WORKING DATA:

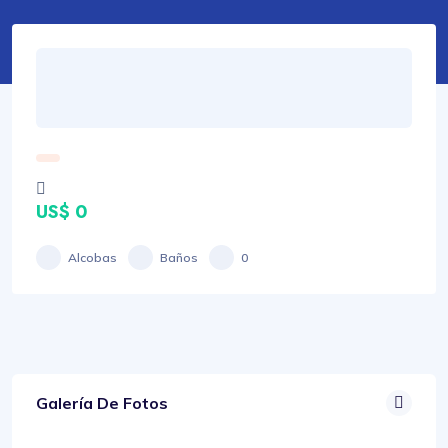
US$ 0
Alcobas
Baños
0
Galería De Fotos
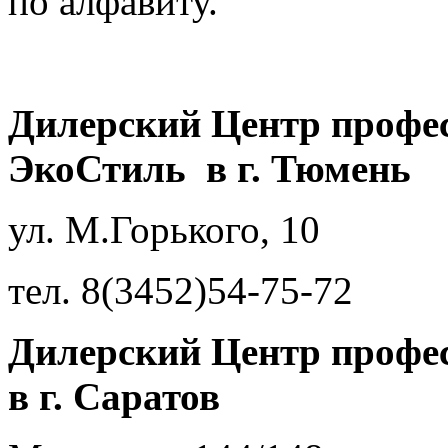
по алфавиту.
Дилерский Центр профе
ЭкоСтиль в г. Тюмень
ул. М.Горького, 10
тел. 8(3452)54-75-72
Дилерский Центр профе
в г. Саратов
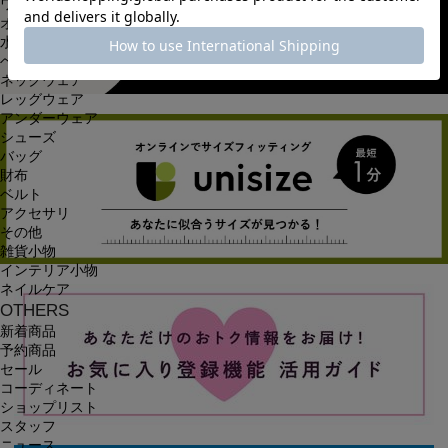
ワンピース
オールインワン・サロペット
水着
ヘッドウェア
ネックウェア
レッグウェア
アンダーウェア
シューズ
バッグ
財布
ベルト
アクセサリ
その他
雑貨小物
インテリア小物
ネイルケア
OTHERS
新着商品
予約商品
セール
コーディネート
ショップリスト
スタッフ
ニュース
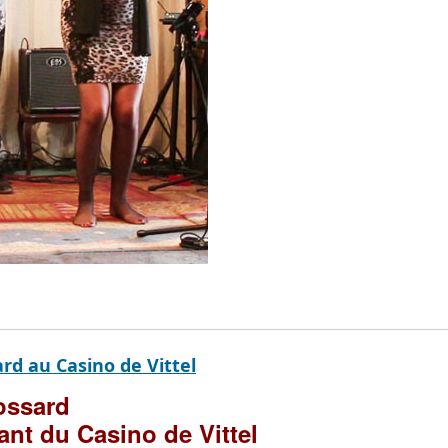
rd au Casino de Vittel
rossard
ant du Casino de Vittel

ACTIVITY: Exclude all images and return the listing word for word.

RESPONSE BOX:
US$ 0
Alcobas
Baños
0
Galería De Fotos
по алфавиту.
Дилерский Центр профе
ЭкоСтиль в г. Тюмень
ул. М.Горького, 10
тел. 8(3452)54-75-72
Дилерский Центр профе
в г. Саратов
ワンピース
オールインワン・サロペット
水着
ヘッドウェア
ネックウェア
レッグウェア
アンダーウェア
シューズ
バッグ
財布
ベルト
アクセサリ
その他
雑貨小物
インテリア小物
ネイルケア
OTHERS
新着商品
予約商品
セール
コーディネート
ショップリスト
スタッフ
ニュース
rd au Casino de Vittel
rossard
ant du Casino de Vittel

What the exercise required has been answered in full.